Sundays mornings, I see evidence that people didn’t use their best judgment. Near Fossil Cove brewery, I noted an excessive number of beer cars and errant liquor bottles. A block down, someone’s ornate mailbox laid on the ground in tatters, probably from a speeding drunk driver approaching carelessly from the side road. On the opposite side of the road, I stopped and snapped a picture of the Banksy girl painted on the side of a railroad control box. The disparity of the message amidst the realities of the morning gripped me.
Yesterday, as I exited my apartment, a neighbor said, “Hey X, I hope you don’t me asking, but my mother-in-law LOVES your blue lantern. Could you make her one?”
I paused, and said, “No.” I watched the woman try to gauge me. She failed.
I took the blue solar lantern made from an inverted hummingbird feeder and handed it to her. “No, but I will give you this one.” She smiled in surprise.
“Wait,” I told her. I pulled my other metal silhouette lantern from the hanger and handed that to her as she neared her door. “Take this, too.” I explained the rechargeable batteries and how to use them long-term.
She was so happy with the unexpected gifts. Though I was now left with no solar lanterns on my landing, I was happy, too. That’s not nothing.
It’s entirely a coincidence that I’d ordered two more sets of fairy lights on Wednesday. I love how the universe sometimes surprises me. Two incidents yesterday remind me that my neighbors are watching me in curiosity to see what projects I’m up to.
Later in the morning, a neighbor headed out to walk to his job. The skies were ominous and ready to pour. “Hey, how about I give you a ride to work?” He accepted, and I spent a few minutes not only doing him a solid but was able to connect with him as we drove to his workplace and talked.
Other parts of my day were both sublime and tumultuous. The dichotomy of these days never fails to surprise me and sometimes alarms me. I understand that my intelligence often fails me when I try to assimilate the lessons and use my experience to guide me. My experience in life isn’t a detailed roadmap. Like anyone else, my heart sometimes overrides the clear path in front of me.
But I walk on, literally and figuratively.
“There is always hope,” is a truth. Equally valid is that we have to confront the day with the practical tools and options available. We have hope for the future but also must live the minutes as they come. Instead of revising these few words, I’ll post them ‘as is,’ much in the way that life speeds along in front of us.

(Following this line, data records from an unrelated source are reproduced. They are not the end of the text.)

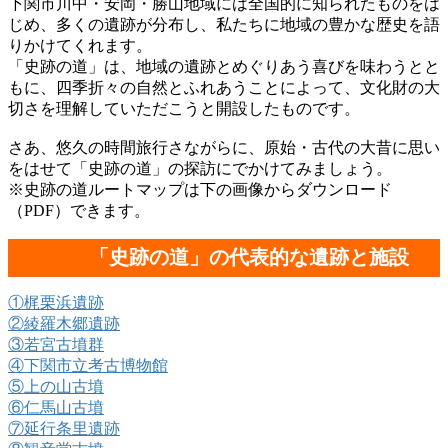
下関市川中・安岡・勝山地域には全国的に知られたものをは
じめ、多くの遺跡が分布し、私たちに地域の豊かな歴史を語
りかけてくれます。
「史跡の道」は、地域の遺跡とめぐりあう喜びを味わうとと
もに、四季折々の自然とふれあうことによって、文化財の大
切さを理解していただこうと開設したものです。
さあ、悠久の時間旅行さながらに、原始・古代の大昔に思い
をはせて「史跡の道」の探訪にでかけてみましょう。
※史跡の道ルートマップは下の画像からダウンロード
（PDF）できます。
「史跡の道」の代表的な遺跡と施設
①梶栗浜遺跡
②綾羅木郷遺跡
③若宮古墳群
④下関市立考古博物館
⑤上の山古墳
⑥仁馬山古墳
⑦延行条里遺跡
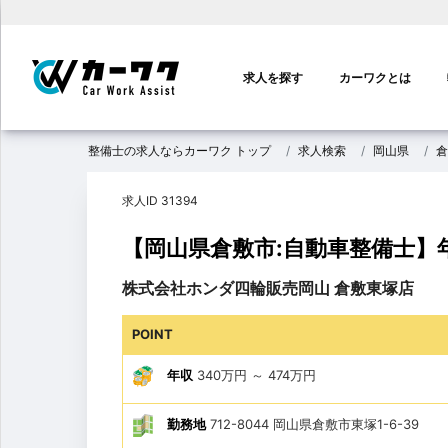
メ
イ
求人を探す
カーワクとは
ン
ナ
ビ
整備士の求人ならカーワク トップ
求人検索
岡山県
倉
ゲ
ー
求人ID 31394
シ
ョ
【岡山県倉敷市:自動車整備士】
ン
株式会社ホンダ四輪販売岡山 倉敷東塚店
POINT
年収
340万円
～
474万円
勤務地
712-8044 岡山県倉敷市東塚1-6-39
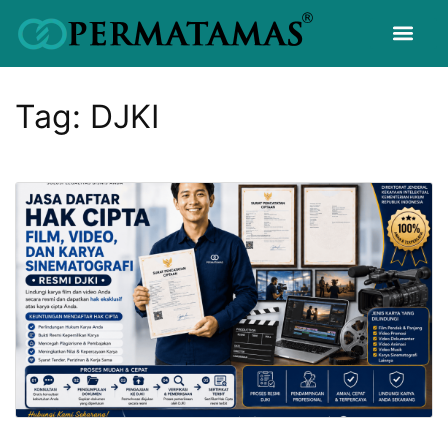
Tag:
DJKI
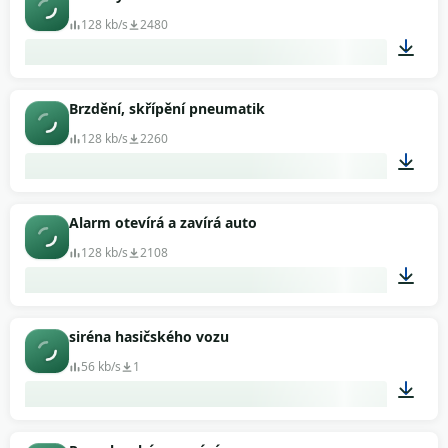
128 kb/s
2480
00:06
Brzdění, skřípění pneumatik
128 kb/s
2260
00:07
Alarm otevírá a zavírá auto
128 kb/s
2108
00:04
siréna hasičského vozu
56 kb/s
1
00:05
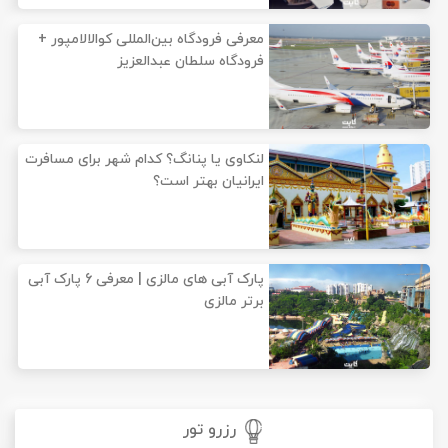
معرفی فرودگاه‌ بین‌المللی کوالالامپور +
فرودگاه سلطان عبدالعزیز
لنکاوی یا پنانگ؟ کدام شهر برای مسافرت
ایرانیان بهتر است؟
پارک آبی های مالزی | معرفی 6 پارک آبی
برتر مالزی
رزرو تور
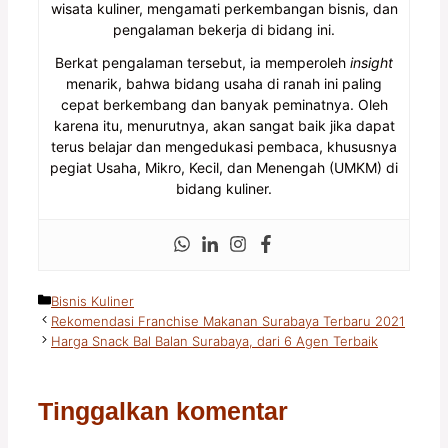
wisata kuliner, mengamati perkembangan bisnis, dan
pengalaman bekerja di bidang ini.
Berkat pengalaman tersebut, ia memperoleh
insight
menarik, bahwa bidang usaha di ranah ini paling
cepat berkembang dan banyak peminatnya. Oleh
karena itu, menurutnya, akan sangat baik jika dapat
terus belajar dan mengedukasi pembaca, khususnya
pegiat Usaha, Mikro, Kecil, dan Menengah (UMKM) di
bidang kuliner.
Kategori
Bisnis Kuliner
Rekomendasi Franchise Makanan Surabaya Terbaru 2021
Harga Snack Bal Balan Surabaya, dari 6 Agen Terbaik
Tinggalkan komentar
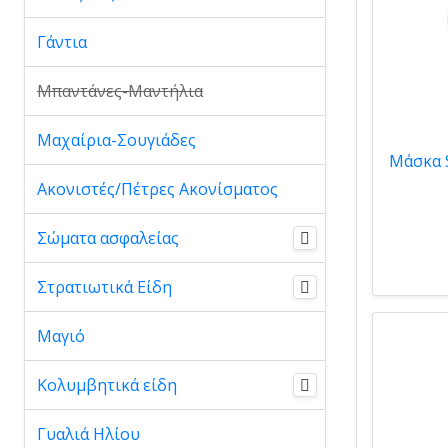
Γάντια
Μπαντάνες-Μαντήλια
Μαχαίρια-Σουγιάδες
Ακονιστές/Πέτρες Ακονίσματος
Σώματα ασφαλείας
Στρατιωτικά Είδη
Μαγιό
Κολυμβητικά είδη
Γυαλιά Ηλίου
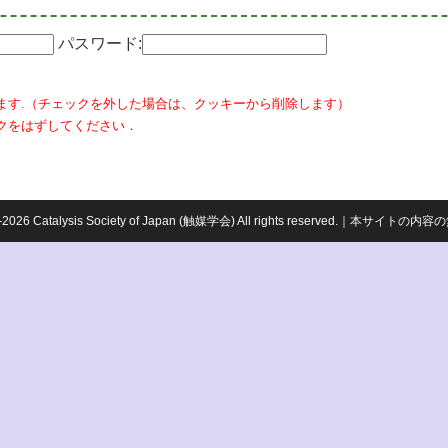
パスワード:
ます.（チェックを外した場合は、クッキーから削除します）
クをはずしてください．
959-2026 Catalysis Society of Japan (触媒学会) All rights reserved.｜本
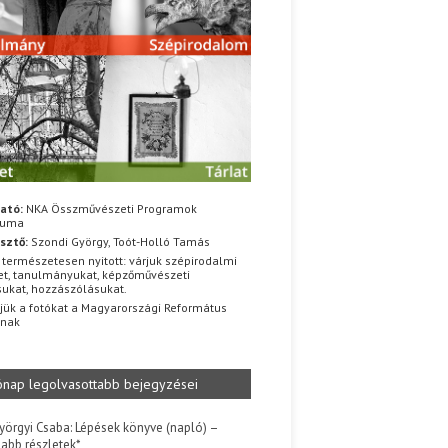
ató:
NKA Összművészeti Programok
iuma
sztő:
Szondi György, Toót-Holló Tamás
 természetesen nyitott: várjuk szépirodalmi
t, tanulmányukat, képzőművészeti
sukat, hozzászólásukat.
jük a fotókat a Magyarországi Református
znak
ónap legolvasottabb bejegyzései
yörgyi Csaba: Lépések könyve (napló) –
jabb részletek*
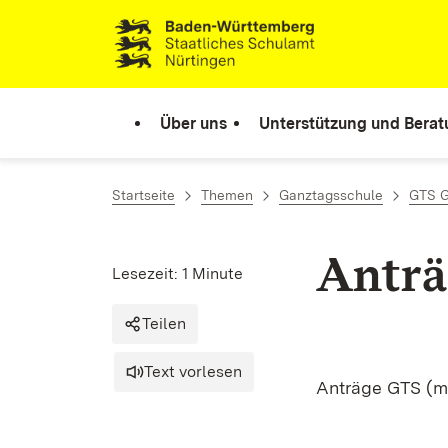
Zum Inhalt springen
Link zur Startseite
Über uns
Unterstützung und Bera
Startseite
Themen
Ganztagsschule
GTS G
Anträ
Lesezeit: 1 Minute
Teilen
Text vorlesen
Anträge GTS (mi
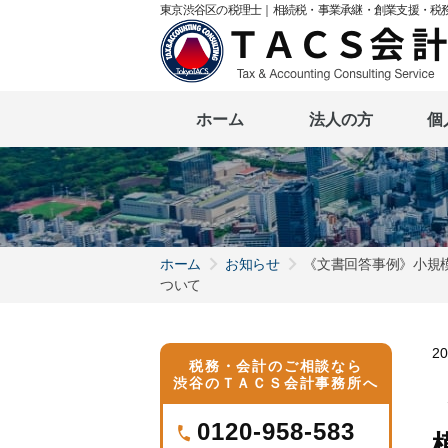
東京渋谷区の税理士｜相続税・事業承継・創業支援・税
ホーム
法人の方
個
ホーム
お知らせ
《文書回答事例》小規
ついて
2
税務・会計のご相談なら
渋谷のＴＡＣＳ会計事務所へ
0120-958-583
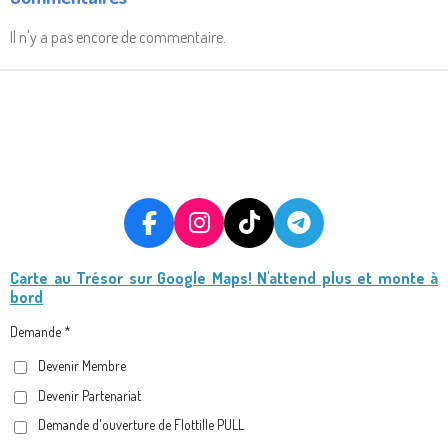
Il n'y a pas encore de commentaire.
F
I
T
T
A
N
I
E
Carte au Trésor
sur Google Maps! N'attend plus et monte à
C
S
K
L
bord
E
T
T
E
B
A
O
G
Demande *
O
G
K
R
Devenir Membre
O
R
A
Devenir Partenariat
K
A
M
M
Demande d'ouverture de Flottille PULL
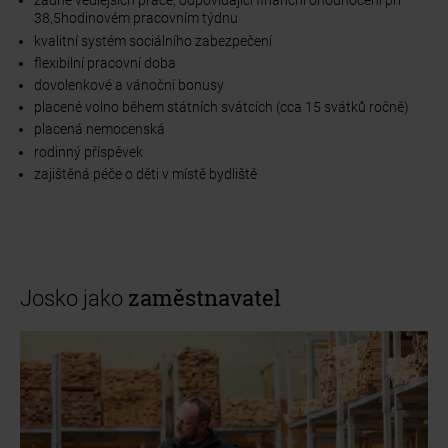
žádné vedlejších práce, odpovídající finanční ohodnocení při
38,5hodinovém pracovním týdnu
kvalitní systém sociálního zabezpečení
flexibilní pracovní doba
dovolenkové a vánoční bonusy
placené volno během státních svátcích (cca 15 svátků ročně)
placená nemocenská
rodinný příspěvek
zajištěná péče o děti v místě bydliště
zaměstnavatel
Josko jako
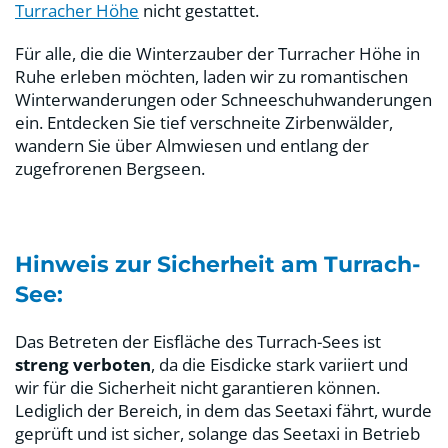
Turracher Höhe
nicht gestattet.
Für alle, die die Winterzauber der Turracher Höhe in
Ruhe erleben möchten, laden wir zu romantischen
Winterwanderungen oder Schneeschuhwanderungen
ein. Entdecken Sie tief verschneite Zirbenwälder,
wandern Sie über Almwiesen und entlang der
zugefrorenen Bergseen.
Hinweis zur Sicherheit am Turrach-
See:
Das Betreten der Eisfläche des Turrach-Sees ist
streng verboten
, da die Eisdicke stark variiert und
wir für die Sicherheit nicht garantieren können.
Lediglich der Bereich, in dem das Seetaxi fährt, wurde
geprüft und ist sicher, solange das Seetaxi in Betrieb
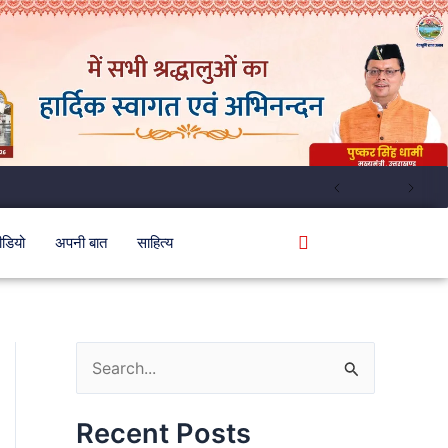
ीडियो
अपनी बात
साहित्य
S
e
Recent Posts
a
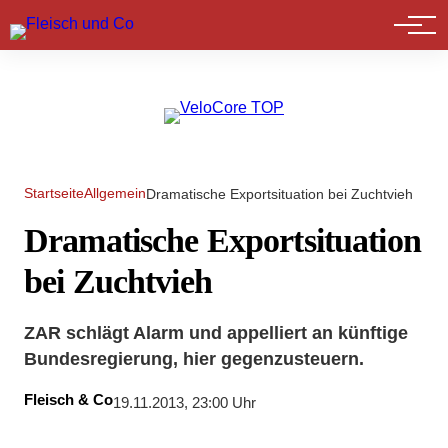
Marktführer
Startseite
Allgemein
Dramatische Exportsituation bei Zuchtvieh
Dramatische Exportsituation
bei Zuchtvieh
ZAR schlägt Alarm und appelliert an künftige
Bundesregierung, hier gegenzusteuern.
Fleisch & Co
19.11.2013, 23:00 Uhr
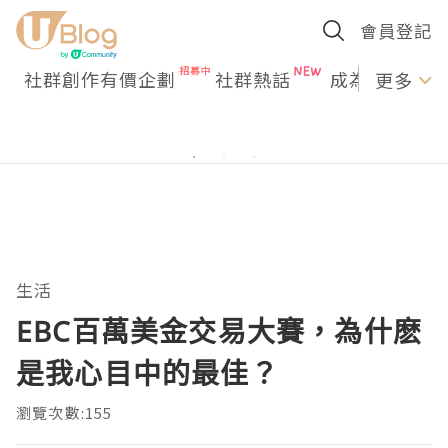
會員登記
社群創作有價企劃
社群熱話
成為U Creato
更多
生活
EBC百萬美金交易大賽，為什麽
是我心目中的最佳？
瀏覽次數:155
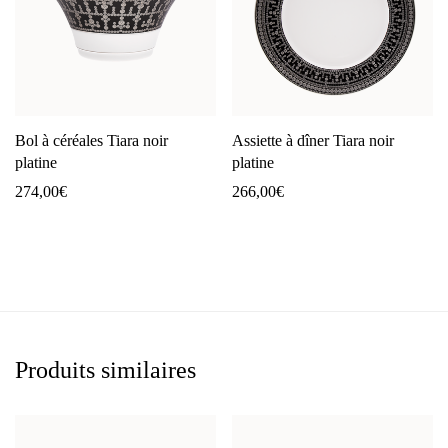
Bol à céréales Tiara noir
Assiette à dîner Tiara noir
platine
platine
274,00
€
266,00
€
Produits similaires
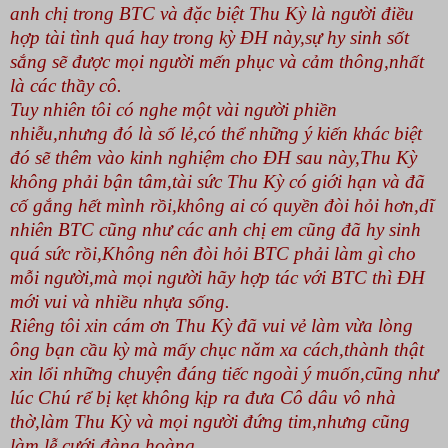
anh chị trong BTC và đặc biệt Thu Kỳ là người điều
hợp tài tình quá hay trong kỳ ĐH này,sự hy sinh sốt
sắng sẽ được mọi người mến phục và cảm thông,nhất
là các thầy cô.
Tuy nhiên tôi có nghe một vài người phiền
nhiễu,nhưng đó là số lẻ,có thể những ý kiến khác biệt
đó sẽ thêm vào kinh nghiệm cho ĐH sau này,Thu Kỳ
không phải bận tâm,tài sức Thu Kỳ có giới hạn và đã
cố gắng hết mình rồi,không ai có quyền đòi hỏi hơn,dĩ
nhiên BTC cũng như các anh chị em cũng đã hy sinh
quá sức rồi,Không nên đòi hỏi BTC phải làm gì cho
mỗi người,mà mọi người hãy hợp tác với BTC thì ĐH
mới vui và nhiều nhựa sống.
Riêng tôi xin cám ơn Thu Kỳ đã vui vẻ làm vừa lòng
ông bạn cầu kỳ mà mấy chục năm xa cách,thành thật
xin lổi những chuyện đáng tiếc ngoài ý muốn,cũng như
lúc Chú rể bị kẹt không kịp ra đưa Cô dâu vô nhà
thờ,làm Thu Kỳ và mọi người đứng tim,nhưng cũng
làm lễ cưới đàng hoàng.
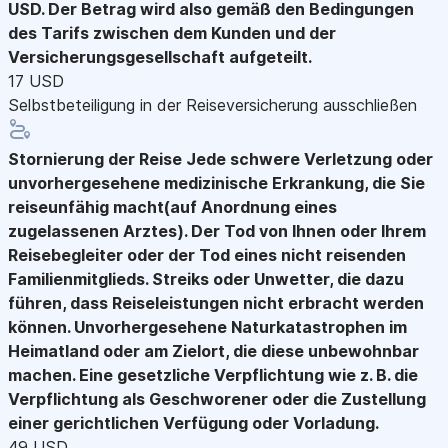
USD. Der Betrag wird also gemäß den Bedingungen
des Tarifs zwischen dem Kunden und der
Versicherungsgesellschaft aufgeteilt.
17 USD
Selbstbeteiligung in der Reiseversicherung ausschließen
Stornierung der Reise
Jede schwere Verletzung oder
unvorhergesehene medizinische Erkrankung, die Sie
reiseunfähig macht(auf Anordnung eines
zugelassenen Arztes). Der Tod von Ihnen oder Ihrem
Reisebegleiter oder der Tod eines nicht reisenden
Familienmitglieds. Streiks oder Unwetter, die dazu
führen, dass Reiseleistungen nicht erbracht werden
können. Unvorhergesehene Naturkatastrophen im
Heimatland oder am Zielort, die diese unbewohnbar
machen. Eine gesetzliche Verpflichtung wie z. B. die
Verpflichtung als Geschworener oder die Zustellung
einer gerichtlichen Verfügung oder Vorladung.
49 USD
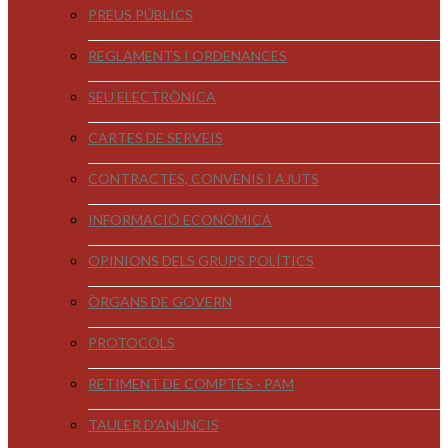
PREUS PÚBLICS
REGLAMENTS I ORDENANCES
SEU ELECTRÒNICA
CARTES DE SERVEIS
CONTRACTES, CONVENIS I AJUTS
INFORMACIÓ ECONÒMICA
OPINIONS DELS GRUPS POLÍTICS
ÒRGANS DE GOVERN
PROTOCOLS
RETIMENT DE COMPTES - PAM
TAULER D'ANUNCIS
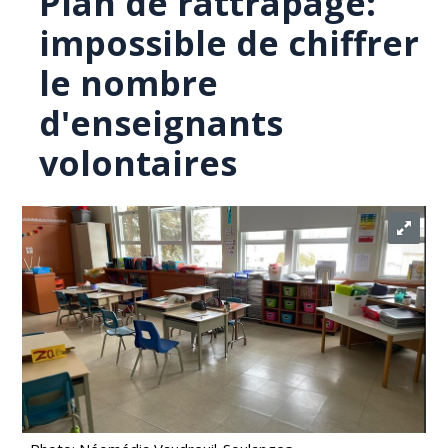
Plan de rattrapage:
impossible de chiffrer
le nombre
d'enseignants
volontaires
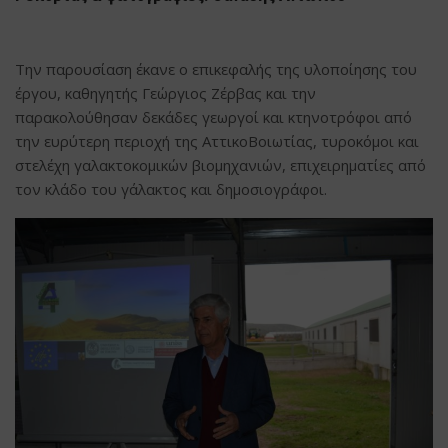
Την παρουσίαση έκανε ο επικεφαλής της υλοποίησης του
έργου, καθηγητής Γεώργιος Ζέρβας και την
παρακολούθησαν δεκάδες γεωργοί και κτηνοτρόφοι από
την ευρύτερη περιοχή της ΑττικοΒοιωτίας, τυροκόμοι και
στελέχη γαλακτοκομικών βιομηχανιών, επιχειρηματίες από
τον κλάδο του γάλακτος και δημοσιογράφοι.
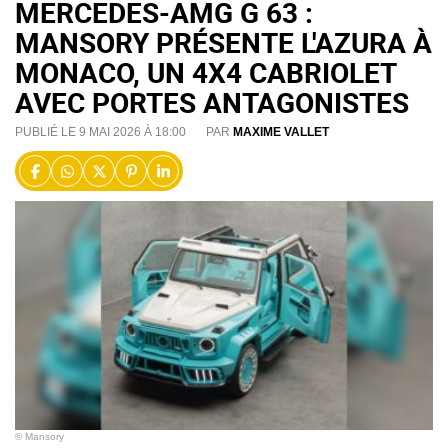
MERCEDES-AMG G 63 :
MANSORY PRÉSENTE L'AZURA À
MONACO, UN 4X4 CABRIOLET
AVEC PORTES ANTAGONISTES
PUBLIÉ LE 9 MAI 2026 À 18:00
PAR
MAXIME VALLET
© Mansory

P.S. I’m adding a paragraph. As I posted this, the putt-putt of a moped outside drew my attention. A man stood by the dumpster, looking for treasure in the mountain of trash. I walked out and crossed the parking lot. “I’m the neighborhood weirdo,” I told him. He looked at me cautiously. Though I don’t have much money (now more than ever), I handed him a $20 bill. He said, “God bless you!” He smiled like the sunrise. “I am, if only I can find ways to see it,” I told him as I walked back to my apartment. I didn’t look back at him, because as happy as he was by the gift, I think he was about to get emotional.